Tying back to the eurocentric appraisal of the Nordic model, it reflects the underlying framing of East Asians as submissive and thus culturally incompatible with Americaness. American culture is reluctant to acknowledge Asian successes. Asians and Asian Americans are perceived as reliable workers, often tech-savvy, but never someone to look up to. On the other hand, Asian technologies are coveted and Asian labor is looked upon favorably. The imagery of cyberpunk that fetishizes the artifacts but dismisses all human factors saliently sheds light on the racial tension in American culture. It is through the dehumanizing lens on East Asian culture through which American exceptionalism is reified to maintain the hegemonic structure of whiteness.
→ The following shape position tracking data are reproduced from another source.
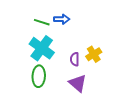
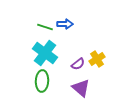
purple semicircle: (75, 59) -> (78, 64), turned -128

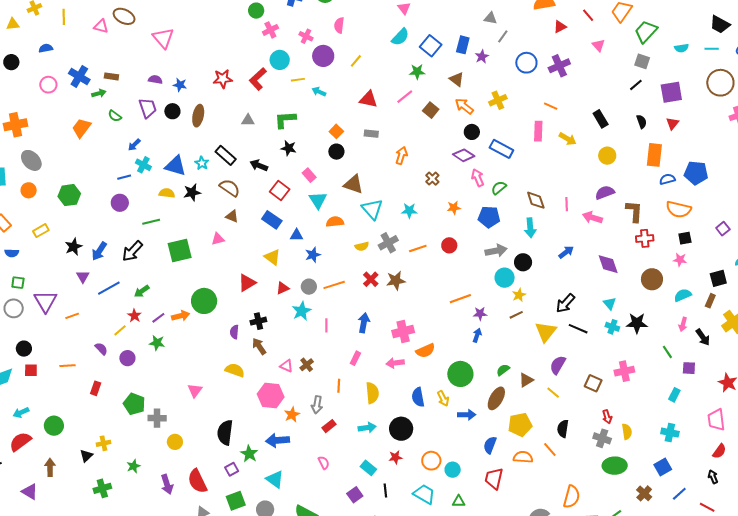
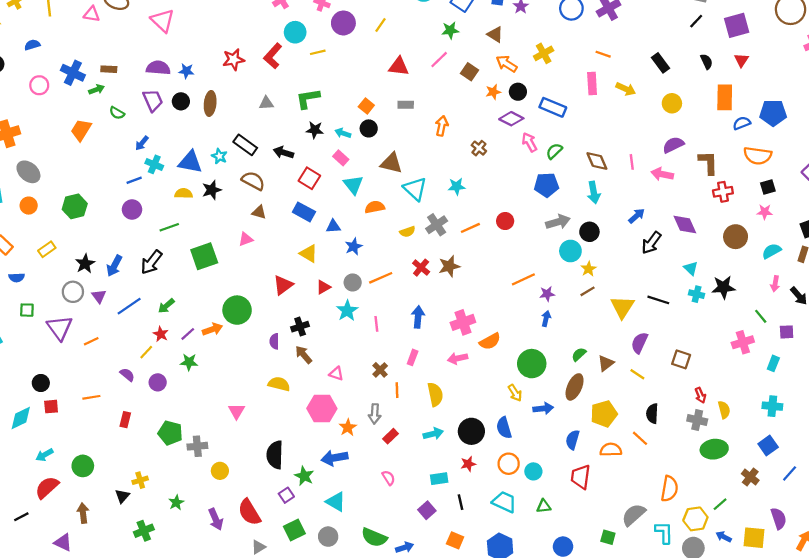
purple semicircle: (155, 80) -> (158, 68), size x1.5
cyan arrow: (319, 92) -> (343, 133), moved
orange star: (454, 208) -> (493, 92), moved
black arrow: (565, 303) -> (651, 243), moved
gray circle: (14, 308) -> (73, 292), moved
brown cross: (307, 365) -> (380, 370), moved
pink cross: (624, 371) -> (743, 342), moved
blue semicircle: (418, 397) -> (504, 428), moved
cyan rectangle: (368, 468) -> (439, 479), turned -42

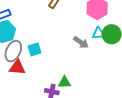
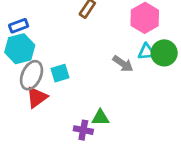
red triangle: (17, 67) -> (37, 97), turned -42

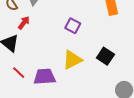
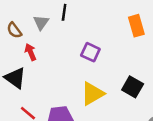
red arrow: (24, 23) -> (31, 52), turned -56

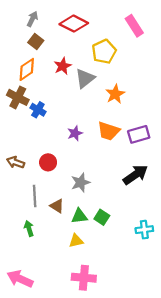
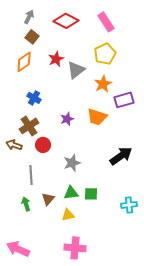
pink rectangle: (134, 26) -> (106, 22), moved
yellow pentagon: (104, 52) -> (105, 54), moved
brown cross: (18, 97) -> (29, 126), moved, turned 30
purple rectangle: (139, 134) -> (124, 100), moved
brown triangle: (57, 206) -> (48, 199), moved, turned 40
green square: (102, 217) -> (91, 194), turned -32

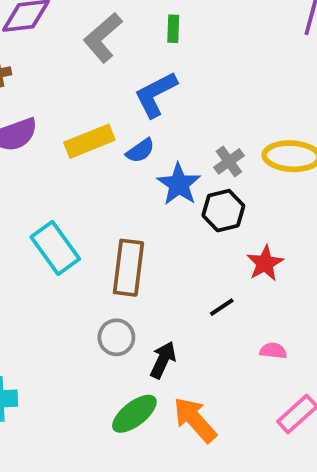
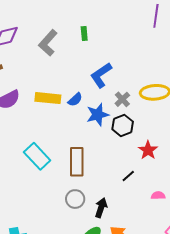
blue L-shape: (156, 94) -> (101, 75), moved
yellow rectangle: (89, 141) -> (48, 98), turned 35
blue star: (179, 184) -> (98, 115), turned 30

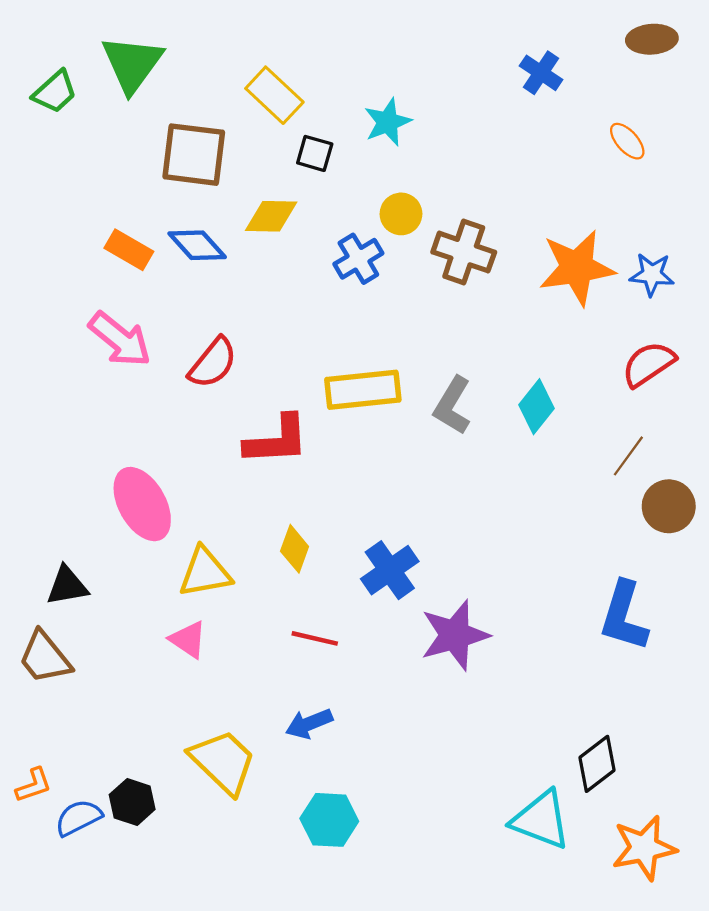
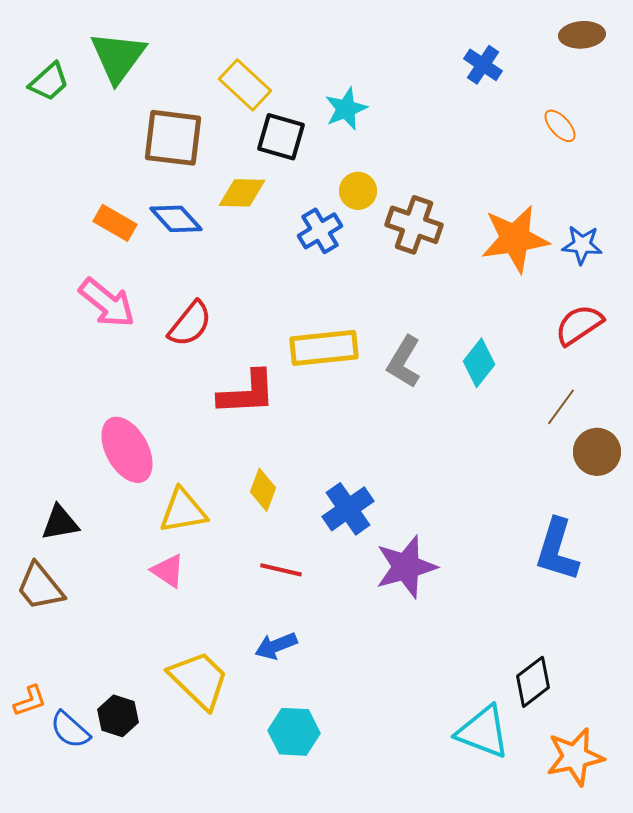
black square: (315, 153) -> (281, 137), size x1.4
blue semicircle: (78, 818) -> (70, 730), turned -111

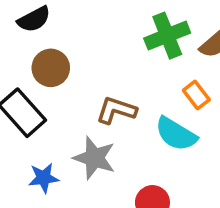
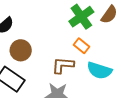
orange rectangle: (196, 95) -> (81, 46), moved

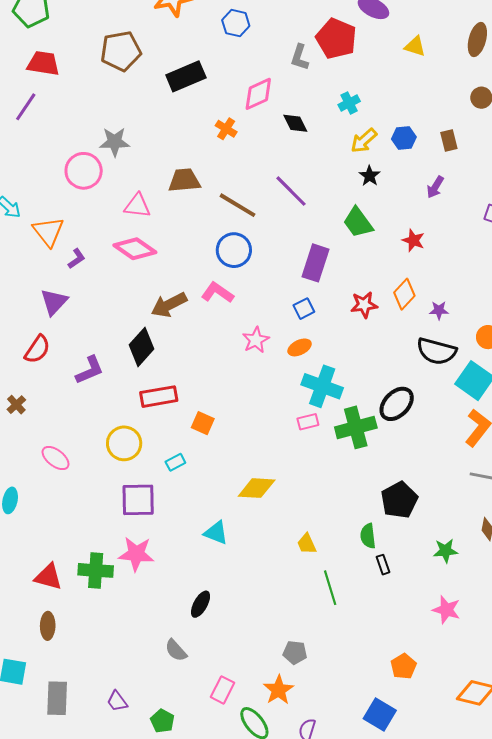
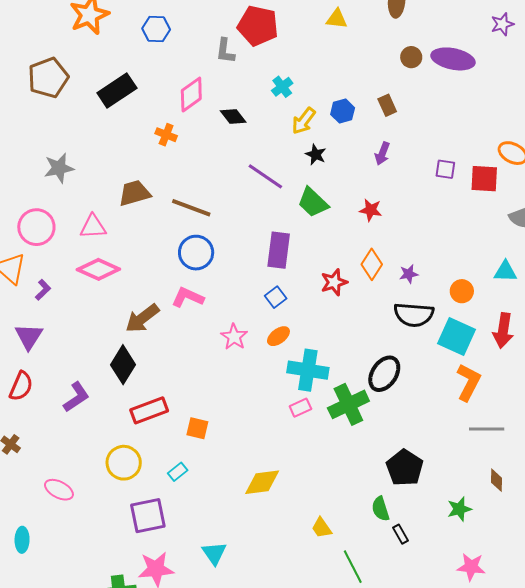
pink circle: (84, 171) -> (36, 227), moved
purple line: (291, 191) -> (265, 176), moved
cyan triangle: (216, 533) -> (214, 553), moved, turned 44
I often point to the history of technology to shed light on contemporary cultural phenomena that appear to be fuzzily intertwined with technological advancement. I do so not because I am nostalgic of the past, but because I believe it is crucial to first acknowledge the past in order to move on. As we move forward, we have to maintain the critical lens to reconceptualize race and ethnicity after technology. And before you dismiss my argument based on my Asian last name, just a kind reminder that TikTok is taking over the American conversation when Trump is talking about the “Chinese virus.”